I want to ask a question that is related to Air's (and other's) comments here. I have struggled with this thought for awhile, and I'm not sure how to ask my question in a precise way. Hopefully most of you will know what I am trying to ask.

Perception of beauty in music certainly varies from person to person. In this thread people have talked about music that is not beautiful in the same sense that Bach's second movement of his double violin concerto is. I believe Copland calls that the "sensuous plane" - a sense of wondrous joy. People here (and elsewhere) have stated that this "non sensuously beautiful" music can still be "beautiful" in another sense.

One possible other sense might be called intellectual (Copland talks of a sheerly musical plane although I'm not sure this is the same thing). I'm a physicist and find quantum mechanics almost unimaginably beautiful. I doubt many (if any) here find math and physics beautiful. It is not beautiful in the same way as the Bach double concerto, but it is fascinating, awe inspiring, powerful, etc. There is certainly an intellectual aspect of music (maybe Copland's "sheerly musical plane") that might be similar to this intellectual joy of physics.

My question relates to the kinds of music many would not call beautiful, but others clearly love. I find music of Xenakis, Stockhausen, much of Schoenberg, and other "avant-garde" composers difficult to enjoy, but others enjoy them very much. For those who enjoy both these composers and romantic composers, would you say you find their music beautiful in the same way? Or would you say you find both music beautiful but in different ways? For example, is Xenakis' music beautiful in a more intellectual way than Schubert? Or in some other way that I have not defined?

I hope I've explained myself well enough so people can respond.


----------



## regressivetransphobe (May 16, 2011)

One is an academic construct and the other is something you feel. I'll take the latter.

Nothing wrong with a bit of ugliness either, though.


----------



## Aramis (Mar 1, 2009)

> Tell me, what is beauty (to you)?


I think it's as unexplainable as, for example, love - deifnition would be difficult or impossible to create and yet all humans known (to some extent) what it is, because it's natural.

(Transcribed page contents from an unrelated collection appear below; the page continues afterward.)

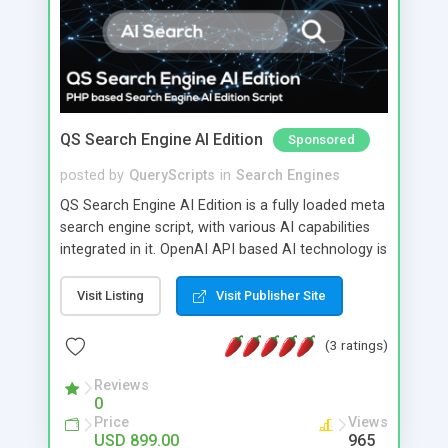
QS Search Engine AI Edition
Sponsored
posted by
QueryScripts
in
Search Engines
QS Search Engine AI Edition is a fully loaded meta
search engine script, with various AI capabilities
integrated in it. OpenAI API based AI technology is
integrated in QS Search Engine AI Edition.
Visit Listing
Visit Publisher Site
(3 ratings)
Reviews
0
Price
Views
USD 899.00
965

Because of it's subjectivity there is much music that can be argued about but what I (as well as quote I replied to) was referring to were those composers that openly rejected beauty. Was it Carl Nielsen who asked about his piece "was it meant to be beautiful?" replied "no, it was meant to be original"?


----------



## 1648 (Mar 4, 2011)

Aramis said:


> I think it's as unexplainable as, for example, love - deifnition would be difficult or impossible to create and yet all humans known (to some extent) what it is, because it's natural.
> 
> Because of it's subjectivity there is much music that can be argued about but what I (as well as quote I replied to) was referring to were those composers that openly rejected beauty. Was it Carl Nielsen who asked about his piece "was it meant to be beautiful?" replied "no, it was meant to be original"?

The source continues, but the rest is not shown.